Like a couple of people probably, I wasn’t altogether on board with Peter Jackson’s characterization of the bad guys in The Lord of the Rings. I’m sure he did his homework, mind you, and the abominable lip-smacking hellions that resulted will almost certainly inhabit the nightmares of many an unsuspecting toddler, still the goblins I grew up imagining kept an altogether lower sort of profile: now you saw them, now you didn’t, not now they were eating you alive.

I’ve often returned in these pixels to the dozen or picture books which constituted my entire selection as a preschool-age child – Miss Suzy, In the Forest, Pondus the Penguin, some other untraceable oddities – and which, whatever their obvious deficits, still rang a bell for me several years later when I had children of my own. In between, I’d probably never laid eyes on these titles, in fact I think I hardly registered the existence of children in general not long after I’d stopped being one, and so I sometimes wonder now if my entire moral universe was directed by these fateful early stories, and I have suddenly awakened like Rip Van Winkle on the bluffs overlooking my biases and convictions and nagging, inescapable fears.

Possibly are you are familiar with Little Bear by the Danish–born Else Holmelund Minarik, possibly because the illustrations were furnished by the great and recently deceased Maurice Sendak, possibly because it is located in the “I Can Read” section of your nearest superstore, and possibly because somebody needed to get cracking on their literacy skills. Possibly this is a misconception. If you are already five years old and beginning to connect your ABC’s, then I’m not sure how much you’re going to buy into Little Bear putting a box on his head and trying to fly to the moon, and dreaming of Viking ships and Chinese bears with chopsticks and princesses bearing cake. Okay, maybe princesses. Maybe cake. Still, here is a book of four stories better suited to runaway imaginations than suspended disbelief – here’s a whole library, if you are three.

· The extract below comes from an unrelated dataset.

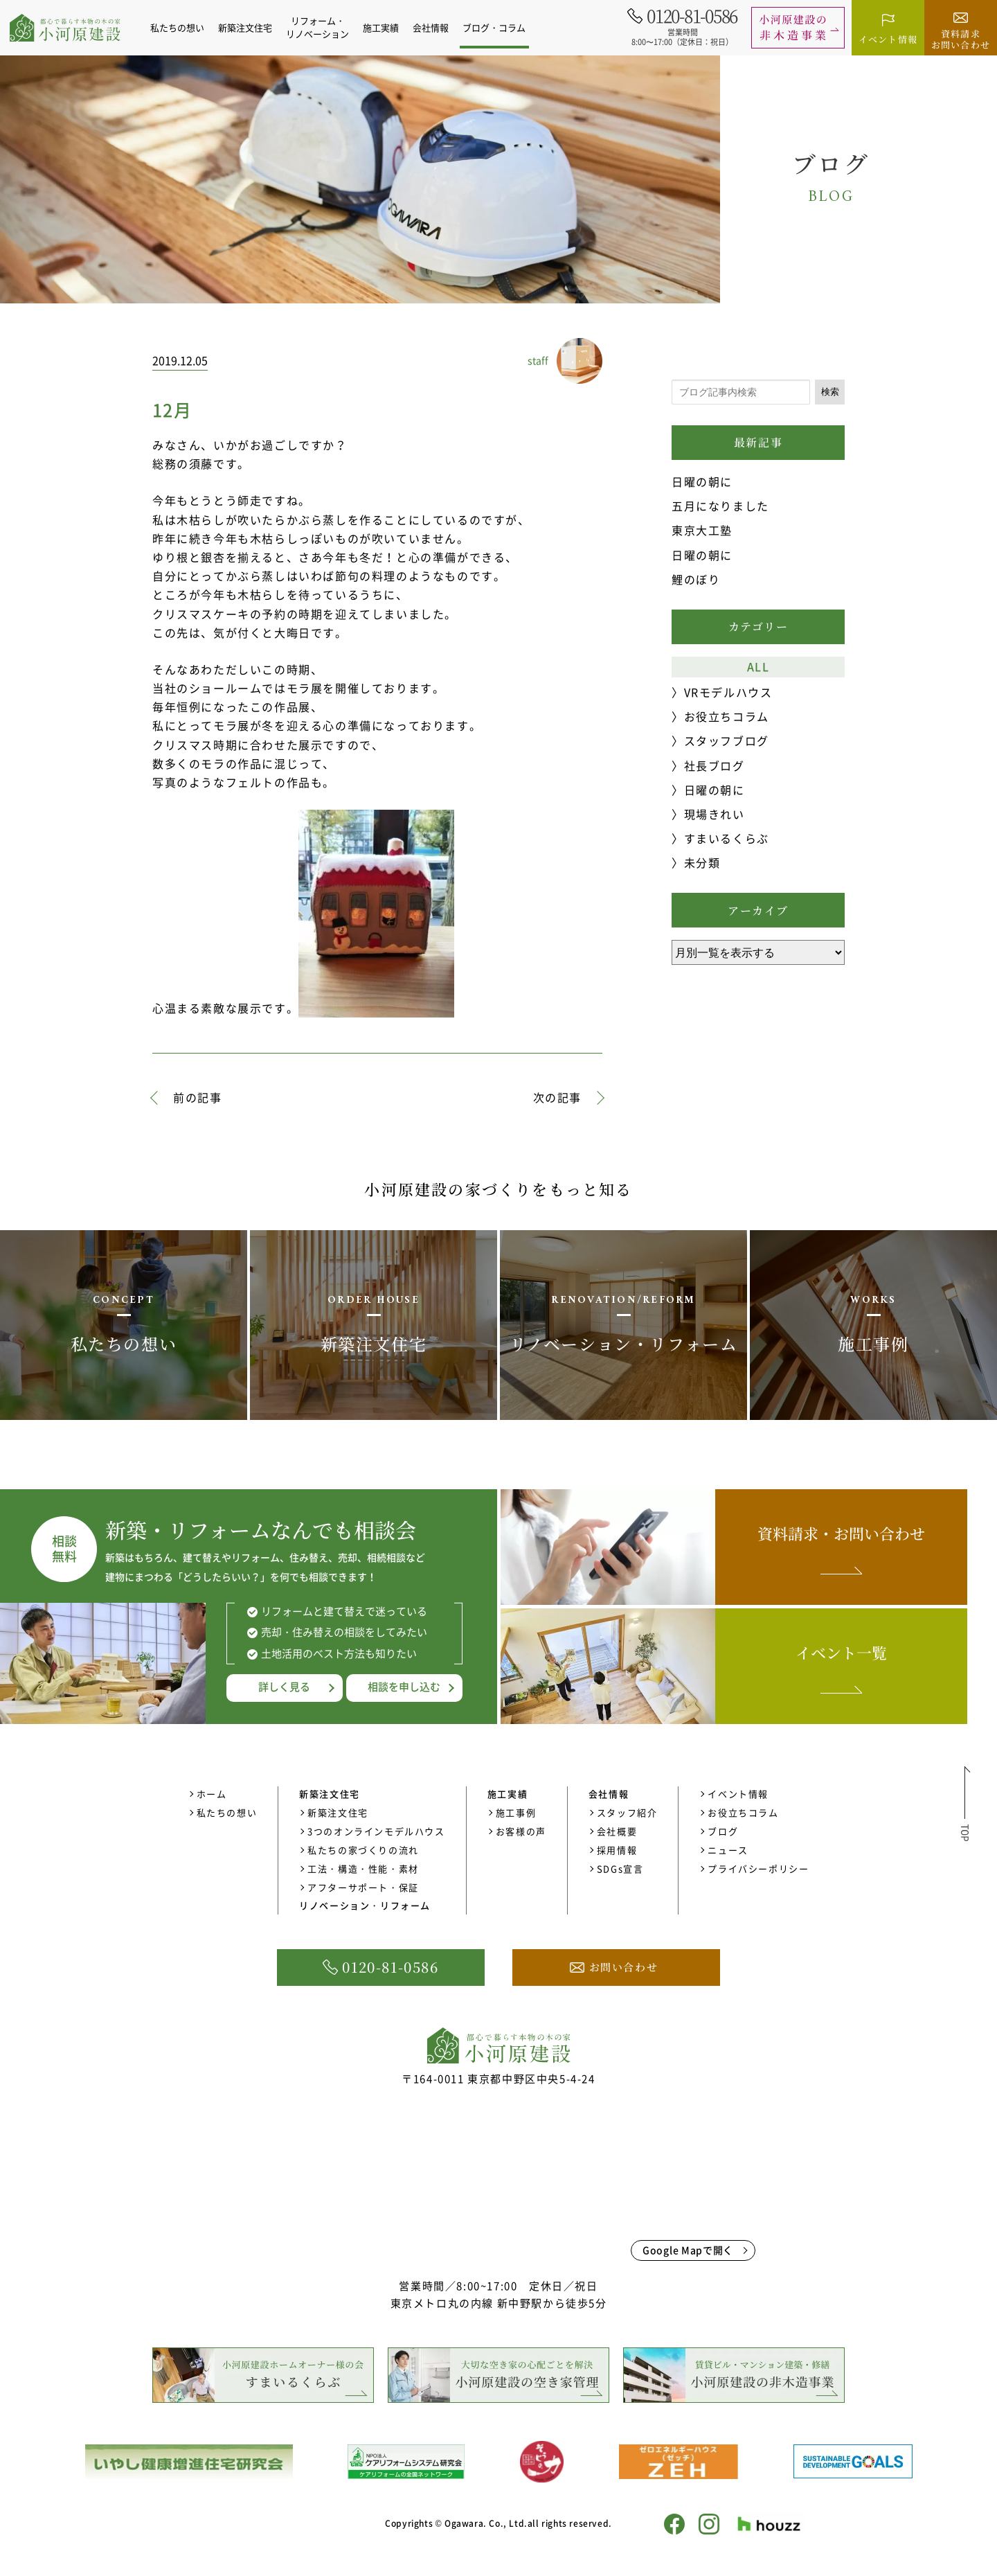  Describe the element at coordinates (404, 1686) in the screenshot. I see `相談を申し込む` at that location.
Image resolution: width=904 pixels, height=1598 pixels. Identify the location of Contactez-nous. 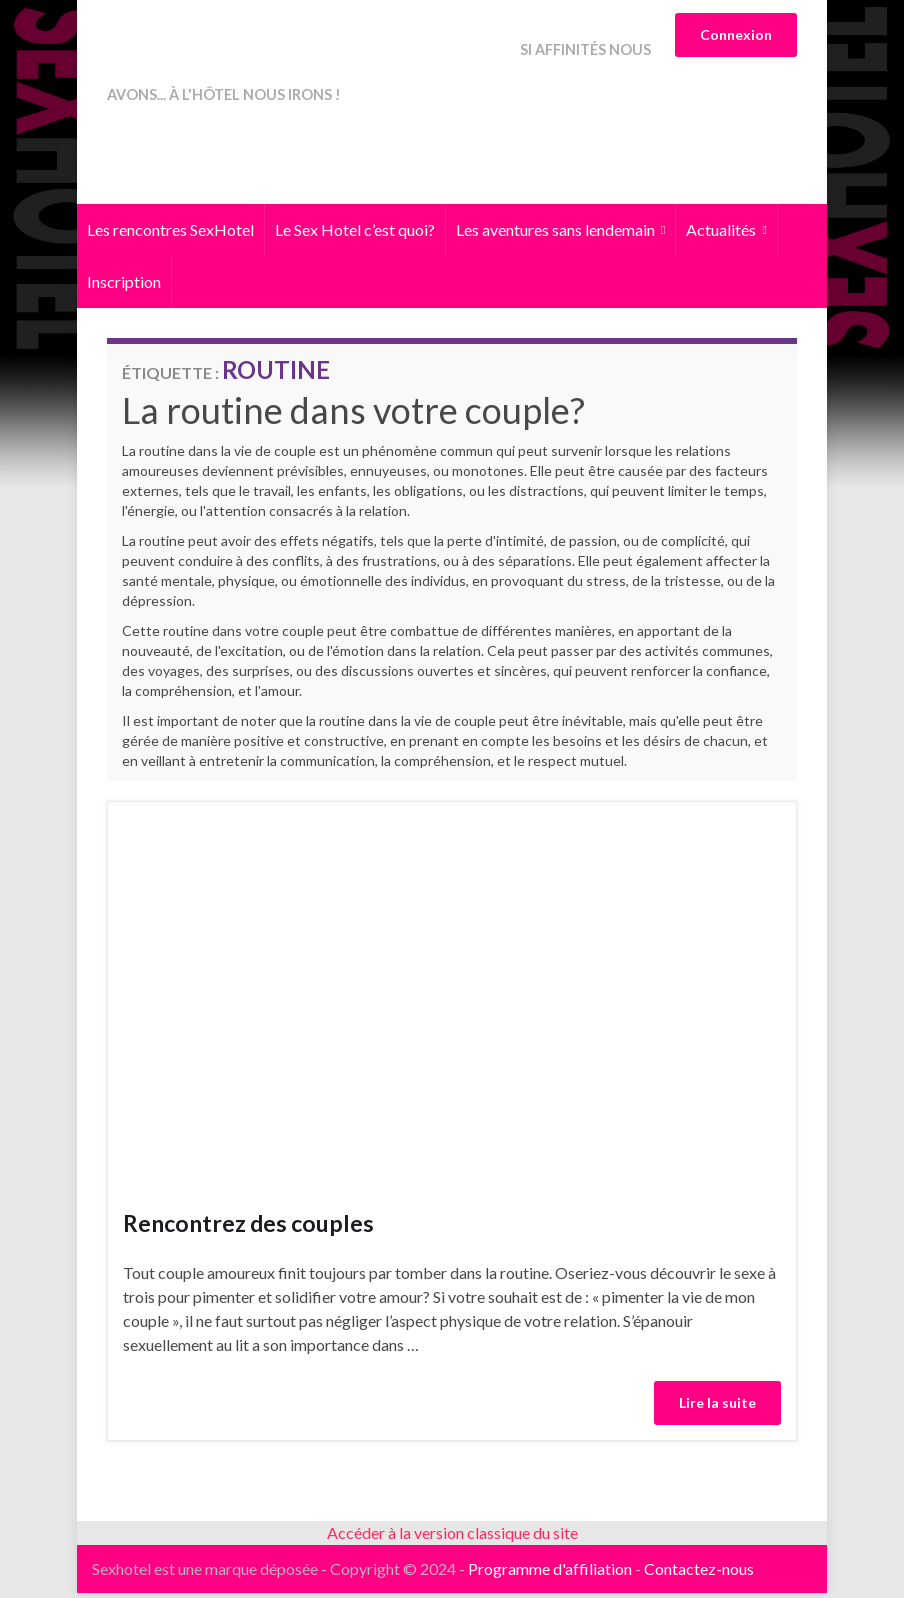 (699, 1573).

Alas, we must have skipped right over it when I was that age, because my only familiarity came from Little Bear’s Visit, published four years after, in 1961. And it isn’t Little Bear whom I especially remember from this random acquisition, nor Grandmother Bear and Grandfather Bear whom he is visiting in the country, but a baby robin which Grandmother Bear tells of rescuing when she was young, and nurturing and worrying over and inevitably releasing – “My heart is sad,” says the robin, echoing every inexplicable melancholy I have ever known.

But the goblin! Grandfather Bear tells a story, after summoning his pipe and nodding off in the garden, about what I now imagine an elfish sort of fellow not anyway inclined to eat you alive, who’s one day strolling unabominably through the woods when he suddenly hears a bump coming out of a cave – “It was old, it was cold, it was dark. Hoo-ooh - ” cries the goblin, jumping right out of his shoes, and making a break for it through the trees.

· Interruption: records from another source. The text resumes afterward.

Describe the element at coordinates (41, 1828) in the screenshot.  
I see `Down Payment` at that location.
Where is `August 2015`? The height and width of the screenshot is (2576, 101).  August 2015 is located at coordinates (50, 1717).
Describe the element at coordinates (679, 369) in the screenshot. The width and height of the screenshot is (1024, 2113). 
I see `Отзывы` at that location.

“Pit-pat-pit-pat-pit-pat,” something comes chasing him, “pit-pat-pit-pat,” before the goblin takes his chances and jumps inside a hole of his own.

“Pit-pat.”

“Eeeeeh - !”

Never mind I always know how this is going to end. Usually I do. Sometimes I wonder if something else entirely isn’t going to be waiting for me outside of the hole. But it’s safe in here, right? Do I really want to risk a look around?